Namen sind Schall und Rauch. Dennoch sind veränderte Bezeichnungen manchmal ein Zeichen für einen echten Rollenwandel. Mit der fortschreitenden digitalen Transformation hat sich die Rolle des Chief Information Officer (CIO) verändert. Viele große, datengetriebene Unternehmen haben heute einen Chief Digital Officer (CDO) oder Leiter Digitalisierung beziehungsweise planen, diese Stelle einzurichten. Als Verantwortlicher, der auf Basis von Datenanalysen Innovationen vorantreibt und die Firmenstrategie mitbestimmt, ist der CDO damit neben dem CEO der vielleicht wichtigste Vertreter der Geschäftsführung.

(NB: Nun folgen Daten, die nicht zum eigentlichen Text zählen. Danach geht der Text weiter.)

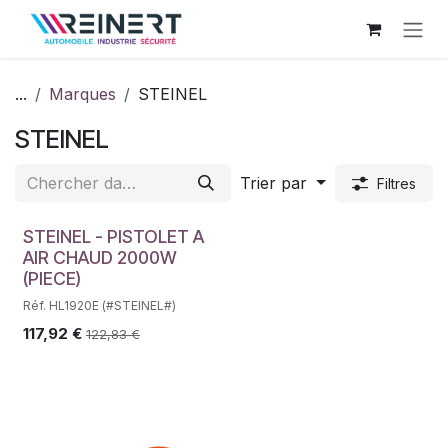
Se rendre au contenu
...
Marques
STEINEL
STEINEL
Trier par
Filtres
STEINEL - PISTOLET A
AIR CHAUD 2000W
(PIECE)
Réf. HL1920E (#STEINEL#)
117,92
€
122,83
€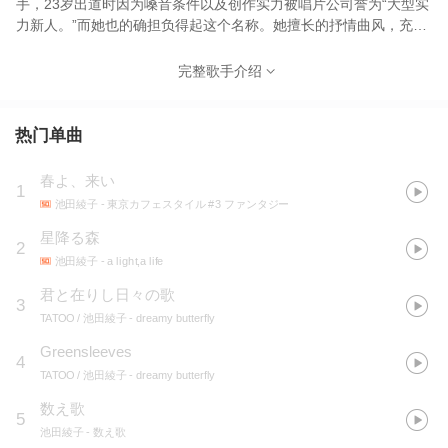
手，23岁出道时因为嗓音条件以及创作实力被唱片公司誉为“大型实
力新人。”而她也的确担负得起这个名称。她擅长的抒情曲风，充满
女性特有的细腻，因此也有很多人称她为治愈系歌手。
完整歌手介绍
热门单曲
春よ、来い
1
池田綾子
- 東京カフェスタイル #3 ファンタジー
星降る森
2
池田綾子
- a light,a life
君と在りし日々の歌
3
TATOO / 池田綾子
- dreamy butterfly
Greensleeves
4
TATOO / 池田綾子
- dreamy butterfly
数え歌
5
池田綾子
- 数え歌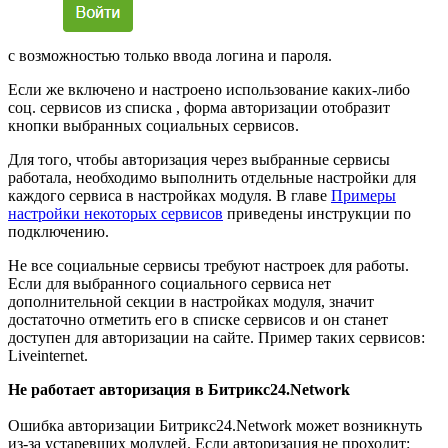
c возможностью только ввода логина и пароля.
Если же включено и настроено использование каких-либо
соц. сервисов из списка , форма авторизации отобразит
кнопки выбранных социальных сервисов.
Для того, чтобы авторизация через выбранные сервисы
работала, необходимо выполнить отдельные настройки для
каждого сервиса в настройках модуля. В главе
Примеры
настройки некоторых сервисов
приведены инструкции по
подключению.
Не все социальные сервисы требуют настроек для работы.
Если для выбранного социального сервиса нет
дополнительной секции в настройках модуля, значит
достаточно отметить его в списке сервисов и он станет
доступен для авторизации на сайте.
Пример таких сервисов:
Liveinternet.
Не работает авторизация в Битрикс24.Network
Ошибка авторизации Битрикс24.Network может возникнуть
из-за устаревших модулей. Если авторизация не проходит: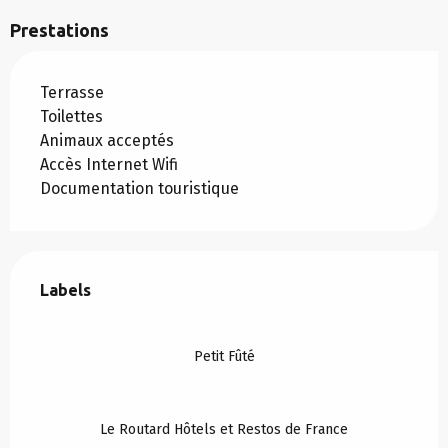
Prestations
Terrasse
Toilettes
Animaux acceptés
Accès Internet Wifi
Documentation touristique
Offres de prestations
Labels
Labels
Petit Fûté
Le Routard Hôtels et Restos de France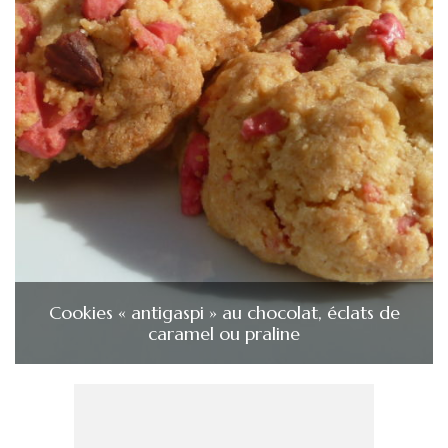
Cookies « antigaspi » au chocolat, éclats de
caramel ou praline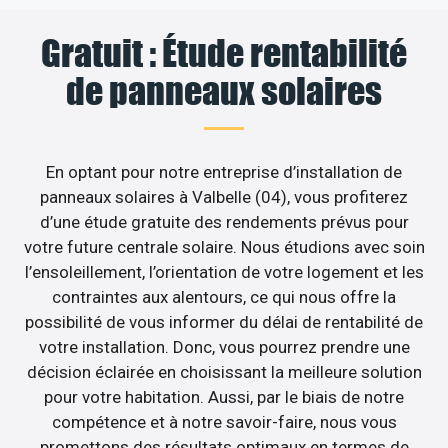
Gratuit : Étude rentabilité
de panneaux solaires
En optant pour notre entreprise d’installation de
panneaux solaires à Valbelle (04), vous profiterez
d’une étude gratuite des rendements prévus pour
votre future centrale solaire. Nous étudions avec soin
l’ensoleillement, l’orientation de votre logement et les
contraintes aux alentours, ce qui nous offre la
possibilité de vous informer du délai de rentabilité de
votre installation. Donc, vous pourrez prendre une
décision éclairée en choisissant la meilleure solution
pour votre habitation. Aussi, par le biais de notre
compétence et à notre savoir-faire, nous vous
promettons des résultats optimaux en termes de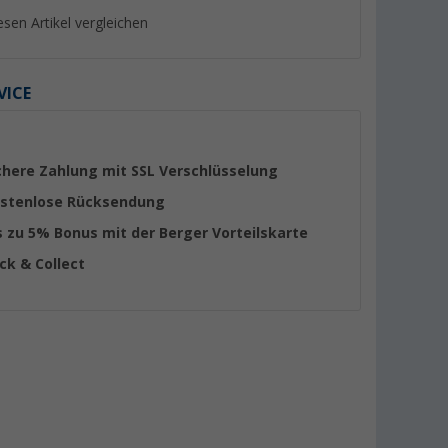
esen Artikel vergleichen
VICE
%
%
chere Zahlung mit SSL Verschlüsselung
stenlose Rücksendung
s zu 5% Bonus mit der Berger Vorteilskarte
ick & Collect
für
Thetford Ersatzpumpe für C2
Thetford Fresh-Up 
/ C200 / C400
Serie Toiletten-
Aufbereitungsset
er 100)
(57)
(44)
49,
€
132,- €
99
UVP 64,87 €
UVP 195,- €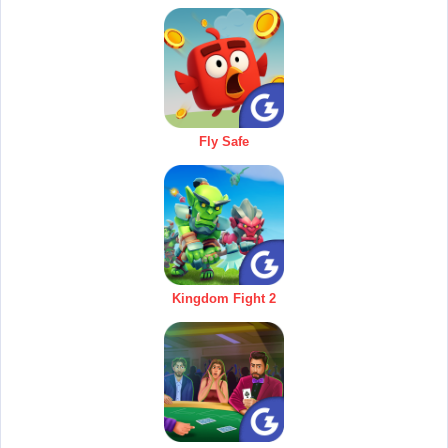
Fly Safe
Kingdom Fight 2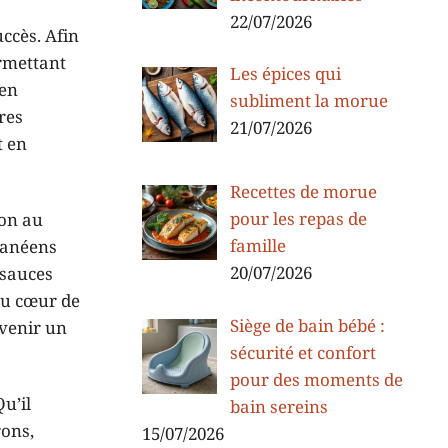
22/07/2026
uccès. Afin
ermettant
Les épices qui
 en
subliment la morue
res
21/07/2026
t en
Recettes de morue
pour les repas de
ion au
famille
ranéens
20/07/2026
 sauces
 au cœur de
Siège de bain bébé :
evenir un
sécurité et confort
pour des moments de
u’il
bain sereins
rons,
15/07/2026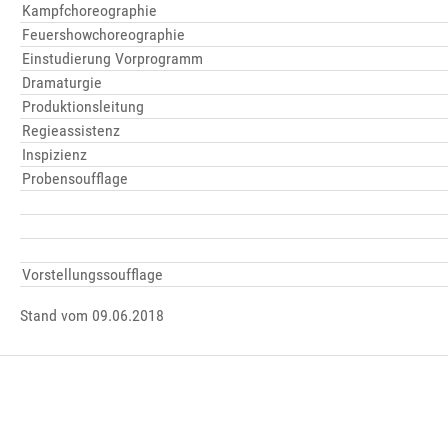
Kampfchoreographie
Feuershowchoreographie
Einstudierung Vorprogramm
Dramaturgie
Produktionsleitung
Regieassistenz
Inspizienz
Probensoufflage
Vorstellungssoufflage
Stand vom 09.06.2018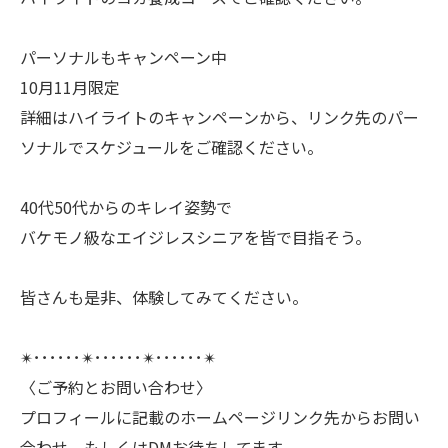
パーソナルもキャンペーン中
10月11月限定
詳細はハイライトのキャンペーンから、リンク先のパー
ソナルでスケジュールをご確認ください。
40代50代からのキレイ姿勢で
バケモノ級なエイジレスシニアを皆で目指そう。
皆さんも是非、体験してみてください。
✴︎･･････✴︎･･････✴︎･･････✴︎
〈ご予約とお問い合わせ〉
プロフィールに記載のホームページリンク先からお問い
合わせ、もしくはDMお待ちしてます。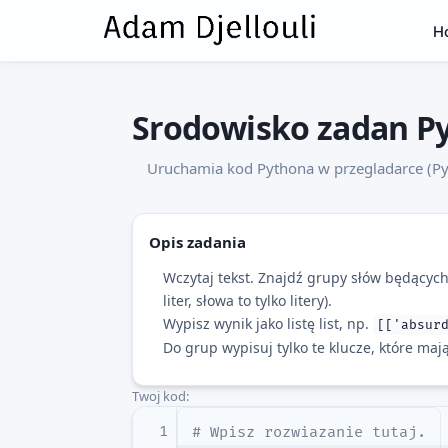
H
Srodowisko zadan P
Uruchamia kod Pythona w przegladarce (Pyo
Opis zadania
Wczytaj tekst. Znajdź grupy słów będącyc
liter, słowa to tylko litery).
Wypisz wynik jako listę list, np.
[['absur
Do grup wypisuj tylko te klucze, które maj
Twoj kod:
1
# Wpisz rozwiazanie tutaj.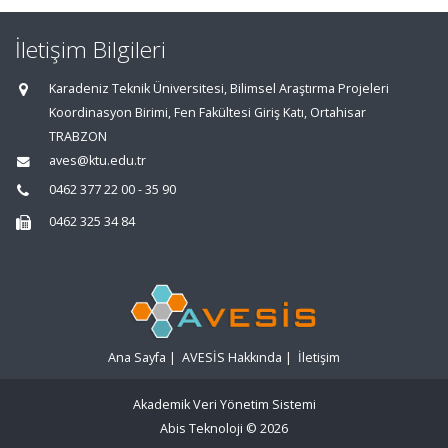
İletişim Bilgileri
Karadeniz Teknik Üniversitesi, Bilimsel Araştırma Projeleri
Koordinasyon Birimi, Fen Fakültesi Giriş Katı, Ortahisar
TRABZON
aves@ktu.edu.tr
0462 377 22 00 - 35 90
0462 325 34 84
Ana Sayfa
|
AVESİS Hakkında
|
İletişim
Akademik Veri Yönetim Sistemi
Abis Teknoloji
© 2026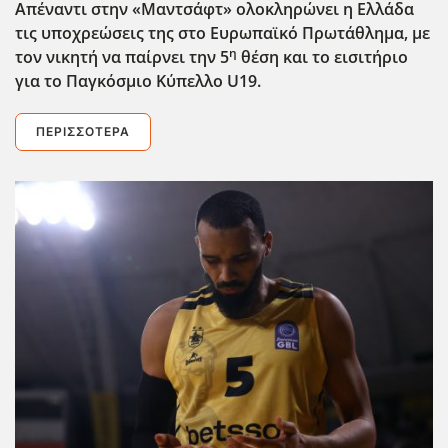
Απέναντι στην «Μαντσάφτ» ολοκληρώνει η Ελλάδα
τις υποχρεώσεις της στο Ευρωπαϊκό Πρωτάθλημα, με
η
τον νικητή να παίρνει την 5
θέση και το εισιτήριο
για το Παγκόσμιο Κύπελλο U
19.
ΠΕΡΙΣΣΌΤΕΡΑ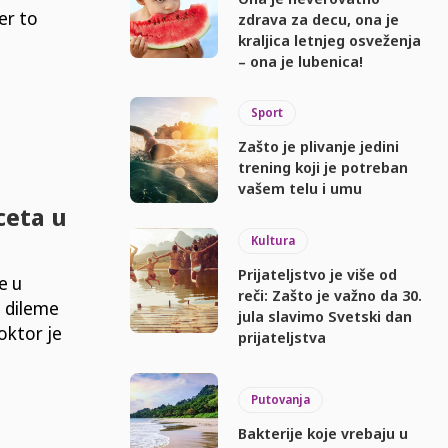
er to
zdrava za decu, ona je
kraljica letnjeg osveženja
– ona je lubenica!
Sport
Zašto je plivanje jedini
trening koji je potreban
vašem telu i umu
ceta u
Kultura
Prijateljstvo je više od
e u
reči: Zašto je važno da 30.
o dileme
jula slavimo Svetski dan
prijateljstva
Putovanja
Bakterije koje vrebaju u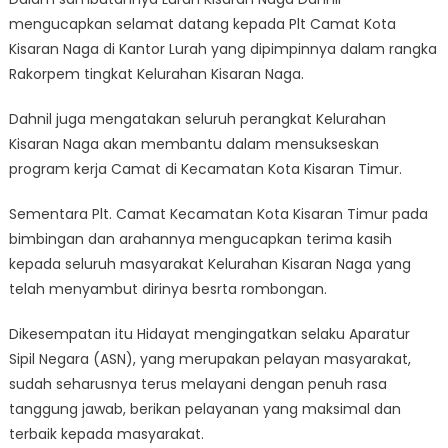
mengucapkan selamat datang kepada Plt Camat Kota
Kisaran Naga di Kantor Lurah yang dipimpinnya dalam rangka
Rakorpem tingkat Kelurahan Kisaran Naga.
Dahnil juga mengatakan seluruh perangkat Kelurahan
Kisaran Naga akan membantu dalam mensukseskan
program kerja Camat di Kecamatan Kota Kisaran Timur.
Sementara Plt. Camat Kecamatan Kota Kisaran Timur pada
bimbingan dan arahannya mengucapkan terima kasih
kepada seluruh masyarakat Kelurahan Kisaran Naga yang
telah menyambut dirinya besrta rombongan.
Dikesempatan itu Hidayat mengingatkan selaku Aparatur
Sipil Negara (ASN), yang merupakan pelayan masyarakat,
sudah seharusnya terus melayani dengan penuh rasa
tanggung jawab, berikan pelayanan yang maksimal dan
terbaik kepada masyarakat.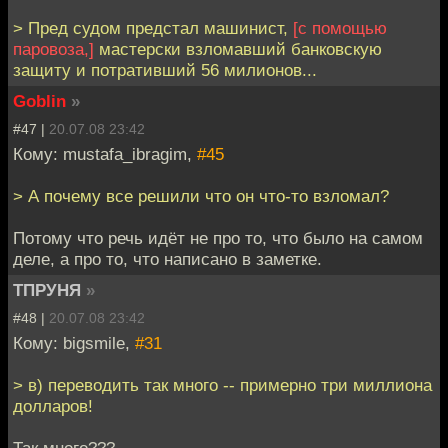
> Пред судом предстал машинист,
[с помощью
паровоза,]
мастерски взломавший банковскую
защиту и потративший 56 милионов...
Goblin
»
#47 |
20.07.08 23:42
Кому: mustafa_ibragim,
#45
> А почему все решили что он что-то взломал?
Потому что речь идёт не про то, что было на самом
деле, а про то, что написано в заметке.
ТПРУНЯ
»
#48 |
20.07.08 23:42
Кому: bigsmile,
#31
> в) переводить так много -- примерно три миллиона
долларов!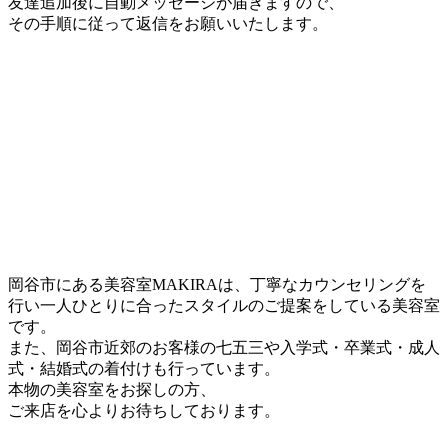
友達追加後に自動メッセージが届きますので、
その手順に従って返信をお願いいたします。
岡谷市にある美容室MAKIRAは、丁寧なカウンセリングを
行い一人ひとりに合ったスタイルのご提案をしている美容室
です。
また、岡谷市近郊のお客様の七五三や入学式・卒業式・成人
式・結婚式の着付けも行っています。
本物の美容室をお探しの方、
ご来店を心よりお待ちしております。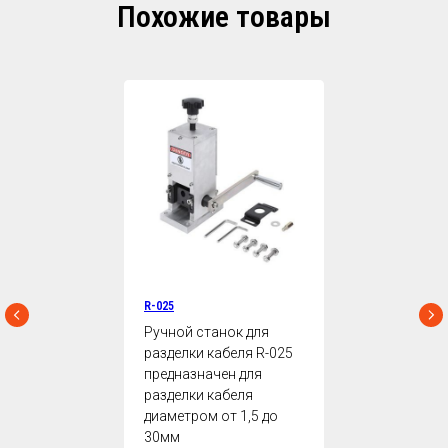
Похожие товары
R-025
Ручной станок для
разделки кабеля R-025
предназначен для
разделки кабеля
диаметром от 1,5 до
30мм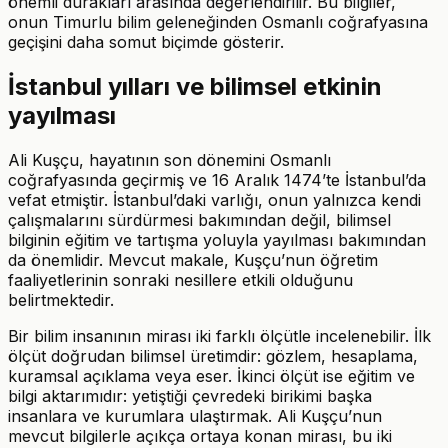
önemli durakları arasında değerlendirilir. Bu bilgiler,
onun Timurlu bilim geleneğinden Osmanlı coğrafyasına
geçişini daha somut biçimde gösterir.
İstanbul yılları ve bilimsel etkinin
yayılması
Ali Kuşçu, hayatının son dönemini Osmanlı
coğrafyasında geçirmiş ve 16 Aralık 1474’te İstanbul’da
vefat etmiştir. İstanbul’daki varlığı, onun yalnızca kendi
çalışmalarını sürdürmesi bakımından değil, bilimsel
bilginin eğitim ve tartışma yoluyla yayılması bakımından
da önemlidir. Mevcut makale, Kuşçu’nun öğretim
faaliyetlerinin sonraki nesillere etkili olduğunu
belirtmektedir.
Bir bilim insanının mirası iki farklı ölçütle incelenebilir. İlk
ölçüt doğrudan bilimsel üretimdir: gözlem, hesaplama,
kuramsal açıklama veya eser. İkinci ölçüt ise eğitim ve
bilgi aktarımıdır: yetiştiği çevredeki birikimi başka
insanlara ve kurumlara ulaştırmak. Ali Kuşçu’nun
mevcut bilgilerle açıkça ortaya konan mirası, bu iki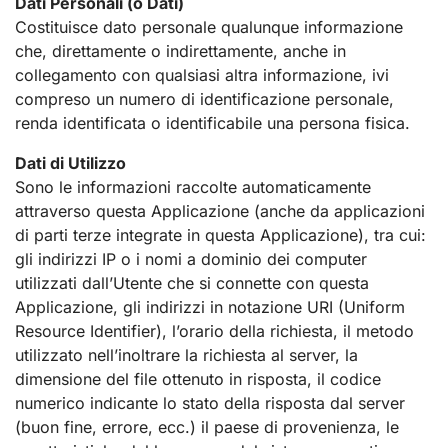
Dati Personali (o Dati)
Costituisce dato personale qualunque informazione
che, direttamente o indirettamente, anche in
collegamento con qualsiasi altra informazione, ivi
compreso un numero di identificazione personale,
renda identificata o identificabile una persona fisica.
Dati di Utilizzo
Sono le informazioni raccolte automaticamente
attraverso questa Applicazione (anche da applicazioni
di parti terze integrate in questa Applicazione), tra cui:
gli indirizzi IP o i nomi a dominio dei computer
utilizzati dall’Utente che si connette con questa
Applicazione, gli indirizzi in notazione URI (Uniform
Resource Identifier), l’orario della richiesta, il metodo
utilizzato nell’inoltrare la richiesta al server, la
dimensione del file ottenuto in risposta, il codice
numerico indicante lo stato della risposta dal server
(buon fine, errore, ecc.) il paese di provenienza, le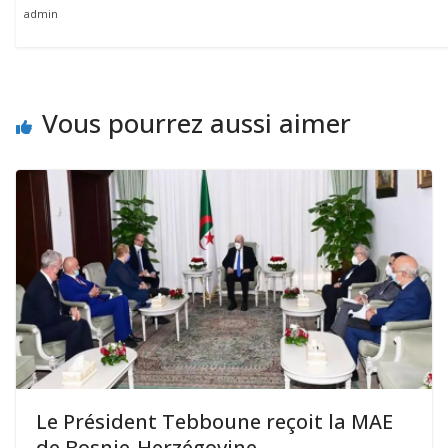
admin
Vous pourrez aussi aimer
Le Président Tebboune reçoit la MAE
de Bosnie-Herzégovine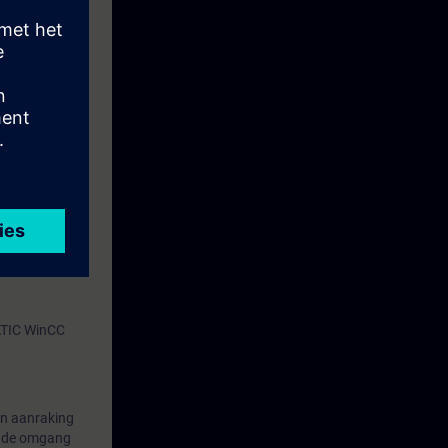
MATIC WinCC
in aanraking
in de omgang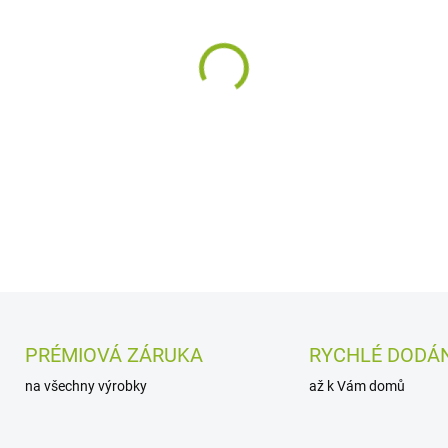
cena:
MOŽNOSTI DORUČENÍ
−
+
Brzdové destičky pro Arctic 
DETAILNÍ INFORMACE
PRÉMIOVÁ ZÁRUKA
RYCHLÉ DODÁN
na všechny výrobky
až k Vám domů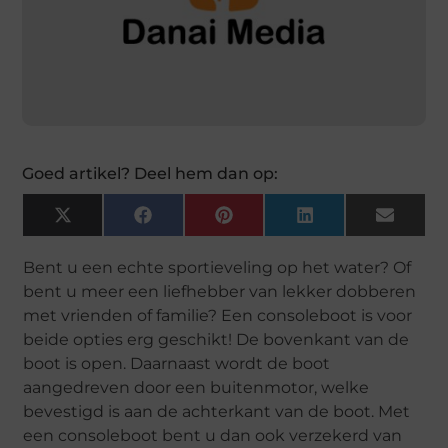
Goed artikel? Deel hem dan op:
X
Facebook
Pinterest
LinkedIn
Email
(Twitter)
Bent u een echte sportieveling op het water? Of
bent u meer een liefhebber van lekker dobberen
met vrienden of familie? Een consoleboot is voor
beide opties erg geschikt! De bovenkant van de
boot is open. Daarnaast wordt de boot
aangedreven door een buitenmotor, welke
bevestigd is aan de achterkant van de boot. Met
een consoleboot bent u dan ook verzekerd van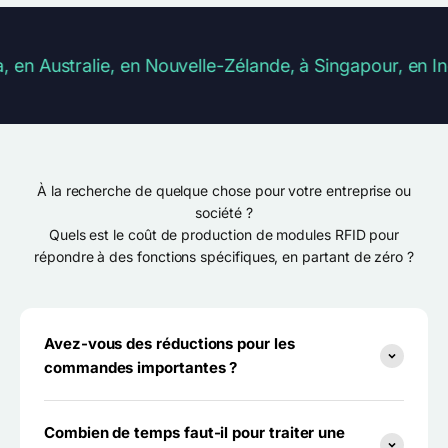
n Australie, en Nouvelle-Zélande, à Singapour, en Ind
À la recherche de quelque chose pour votre entreprise ou
société ?
Quels est le coût de production de modules RFID pour
répondre à des fonctions spécifiques, en partant de zéro ?
Avez-vous des réductions pour les
commandes importantes ?
Combien de temps faut-il pour traiter une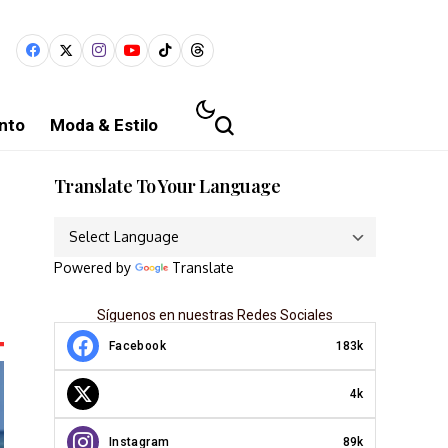
nto
Moda & Estilo
Translate To Your Language
Powered by
Translate
Síguenos en nuestras Redes Sociales
Facebook
183k
4k
Instagram
89k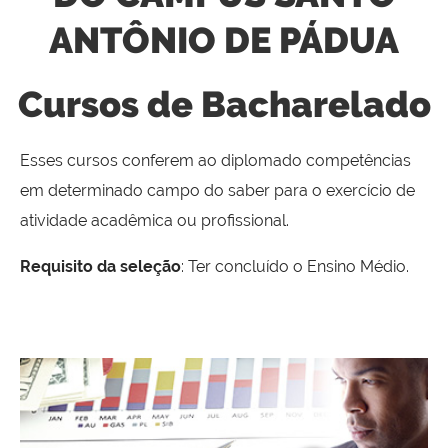
ANTÔNIO DE PÁDUA
Cursos de Bacharelado
Esses cursos conferem ao diplomado competências
em determinado campo do saber para o exercício de
atividade acadêmica ou profissional.
Requisito da seleção
: Ter concluído o Ensino Médio.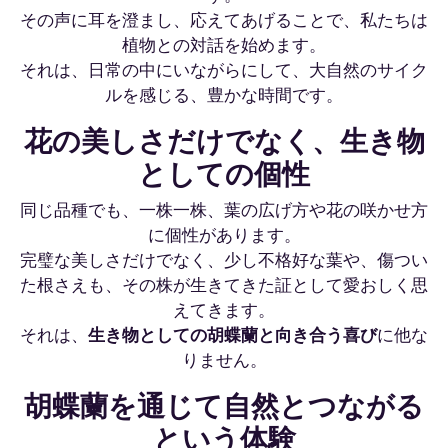
その声に耳を澄まし、応えてあげることで、私たちは
植物との対話を始めます。
それは、日常の中にいながらにして、大自然のサイク
ルを感じる、豊かな時間です。
花の美しさだけでなく、生き物
としての個性
同じ品種でも、一株一株、葉の広げ方や花の咲かせ方
に個性があります。
完璧な美しさだけでなく、少し不格好な葉や、傷つい
た根さえも、その株が生きてきた証として愛おしく思
えてきます。
それは、
生き物としての胡蝶蘭と向き合う喜び
に他な
りません。
胡蝶蘭を通じて自然とつながる
という体験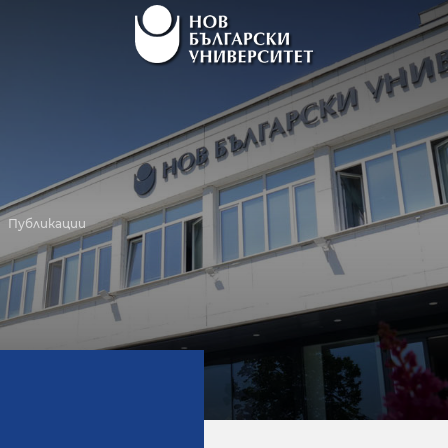
Публикации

Die Verantwortung für die Digitalisierung dürfte in Unternehmen künftig vielerorts klarer geregelt sein. Laut einer Umfrage im Auftrag des Digitalverbands Bitkom unter 602 deutschen Firmen ab 20 Beschäftigten hatte Ende 2021 zwar nur jedes fünfte Unternehmen einen eigenen Chief Digital Officer/ Digital Data Officer (CDO) beziehungsweise Leiter Digitalisierung. 14 Prozent gaben jedoch an, die Einrichtung einer solchen Stelle aktuell zu planen. Dabei handelt es sich allerdings vorwiegend um größere Unternehmen. So haben bereits zwei Drittel der Konzerne mit 2.000 oder mehr Beschäftigten einen CDO oder Leiter Digitalisierung. Von den Betrieben mit 20 bis 99 Mitarbeitern ist es dagegen nur ein Drittel. Diese Schere könnte künftig weiter auseinandergehen: 30 Prozent der Unternehmen ab 2.000 Beschäftigten planen, eine entsprechende Stelle zu schaffen. Bei den Firmen mit bis zu 99 Angestellten sind es hingegen nur 13 Prozent.
Tiefgreifender Rollenwandel
Ungeachtet dieser unterschiedlichen Dynamik zeichnet sich hier dennoch ein klarer Trend ab: Noch vor zehn Jahren war es der CIO (Chief Information Officer), der gleichsam als betrieblicher „Digital-Chef“ Themen wie Vernetzung, den Schritt in die Cloud sowie digitale Verwaltungsprozesse vorantrieb. Mit der fortschreitenden Digitalisierung bieten IT-Systeme heute jedoch wesentlich mehr als die Möglichkeit, bestehende Abläufe effizienter zu gestalten. Das hat die Rolle des CIO verändert. Durch ausgereifte Methoden der Datenanalyse sowie mittels Künstlicher Intelligenz und Machine Learning entstehen heute völlig neue digitale Geschäftsmodelle. Gleichzeitig verändern sich viele Bereiche im Tagesgeschäft. Zum Beispiel finden Kundenkontakte im Vertrieb zunehmend über digitale Kanäle statt. Die digitale Transformation betrifft damit nicht mehr nur IT und Marketing, sondern alle Abteilungen. Das verändert im Weiteren nicht nur die Unternehmenskultur und Strategie, sondern auch das Rollenverständnis des CIO, der sich sukzessive zum Chief Digital Officer beziehungsweise Digital Data Officer (CDO) weiterentwickelt.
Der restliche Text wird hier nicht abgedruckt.